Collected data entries
◇ ◇ ◇ ◇ ◇
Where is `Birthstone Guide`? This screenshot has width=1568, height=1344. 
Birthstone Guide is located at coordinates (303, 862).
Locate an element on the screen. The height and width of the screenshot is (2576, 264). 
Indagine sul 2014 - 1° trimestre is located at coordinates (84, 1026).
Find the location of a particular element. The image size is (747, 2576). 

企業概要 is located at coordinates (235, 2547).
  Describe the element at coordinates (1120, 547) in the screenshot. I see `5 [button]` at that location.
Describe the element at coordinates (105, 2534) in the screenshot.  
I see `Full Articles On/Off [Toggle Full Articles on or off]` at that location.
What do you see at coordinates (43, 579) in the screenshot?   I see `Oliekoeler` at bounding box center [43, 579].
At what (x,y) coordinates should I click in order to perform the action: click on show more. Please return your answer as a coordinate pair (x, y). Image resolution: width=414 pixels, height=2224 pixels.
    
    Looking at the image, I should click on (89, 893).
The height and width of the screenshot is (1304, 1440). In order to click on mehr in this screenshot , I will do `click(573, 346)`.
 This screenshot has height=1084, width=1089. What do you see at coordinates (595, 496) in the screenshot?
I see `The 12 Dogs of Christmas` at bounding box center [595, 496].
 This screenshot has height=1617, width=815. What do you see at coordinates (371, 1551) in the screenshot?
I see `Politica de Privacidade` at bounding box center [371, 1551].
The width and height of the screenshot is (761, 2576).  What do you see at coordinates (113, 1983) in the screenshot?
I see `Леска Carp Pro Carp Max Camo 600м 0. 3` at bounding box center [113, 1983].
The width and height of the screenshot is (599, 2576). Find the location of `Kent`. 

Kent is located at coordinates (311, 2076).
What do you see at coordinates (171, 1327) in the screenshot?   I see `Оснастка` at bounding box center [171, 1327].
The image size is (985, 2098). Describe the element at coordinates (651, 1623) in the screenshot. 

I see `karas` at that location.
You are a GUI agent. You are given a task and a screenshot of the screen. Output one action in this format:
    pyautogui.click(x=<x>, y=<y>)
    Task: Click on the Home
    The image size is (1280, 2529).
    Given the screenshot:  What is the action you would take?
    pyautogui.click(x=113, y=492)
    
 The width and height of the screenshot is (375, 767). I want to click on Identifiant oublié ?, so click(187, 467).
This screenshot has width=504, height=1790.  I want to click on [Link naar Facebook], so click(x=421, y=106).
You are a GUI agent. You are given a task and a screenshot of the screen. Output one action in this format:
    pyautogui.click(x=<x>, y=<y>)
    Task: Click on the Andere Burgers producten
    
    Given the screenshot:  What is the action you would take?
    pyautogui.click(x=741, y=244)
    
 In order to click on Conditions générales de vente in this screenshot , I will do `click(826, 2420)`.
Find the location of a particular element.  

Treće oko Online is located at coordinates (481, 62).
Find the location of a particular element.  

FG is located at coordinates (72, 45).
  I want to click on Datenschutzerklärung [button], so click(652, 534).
◇ ◇ ◇ ◇ ◇
- **ACTIVITY**:
Please, from the entries above, set down exactly the lines from the one containing "Find the location of a particular element. The" through the one containing "The image size is (1280, 2529).", and only those.

- **FINISHED TASK**:
Find the location of a particular element. The image size is (747, 2576). 

企業概要 is located at coordinates (235, 2547).
  Describe the element at coordinates (1120, 547) in the screenshot. I see `5 [button]` at that location.
Describe the element at coordinates (105, 2534) in the screenshot.  
I see `Full Articles On/Off [Toggle Full Articles on or off]` at that location.
What do you see at coordinates (43, 579) in the screenshot?   I see `Oliekoeler` at bounding box center [43, 579].
At what (x,y) coordinates should I click in order to perform the action: click on show more. Please return your answer as a coordinate pair (x, y). Image resolution: width=414 pixels, height=2224 pixels.
    
    Looking at the image, I should click on (89, 893).
The height and width of the screenshot is (1304, 1440). In order to click on mehr in this screenshot , I will do `click(573, 346)`.
 This screenshot has height=1084, width=1089. What do you see at coordinates (595, 496) in the screenshot?
I see `The 12 Dogs of Christmas` at bounding box center [595, 496].
 This screenshot has height=1617, width=815. What do you see at coordinates (371, 1551) in the screenshot?
I see `Politica de Privacidade` at bounding box center [371, 1551].
The width and height of the screenshot is (761, 2576).  What do you see at coordinates (113, 1983) in the screenshot?
I see `Леска Carp Pro Carp Max Camo 600м 0. 3` at bounding box center [113, 1983].
The width and height of the screenshot is (599, 2576). Find the location of `Kent`. 

Kent is located at coordinates (311, 2076).
What do you see at coordinates (171, 1327) in the screenshot?   I see `Оснастка` at bounding box center [171, 1327].
The image size is (985, 2098). Describe the element at coordinates (651, 1623) in the screenshot. 

I see `karas` at that location.
You are a GUI agent. You are given a task and a screenshot of the screen. Output one action in this format:
    pyautogui.click(x=<x>, y=<y>)
    Task: Click on the Home
    The image size is (1280, 2529).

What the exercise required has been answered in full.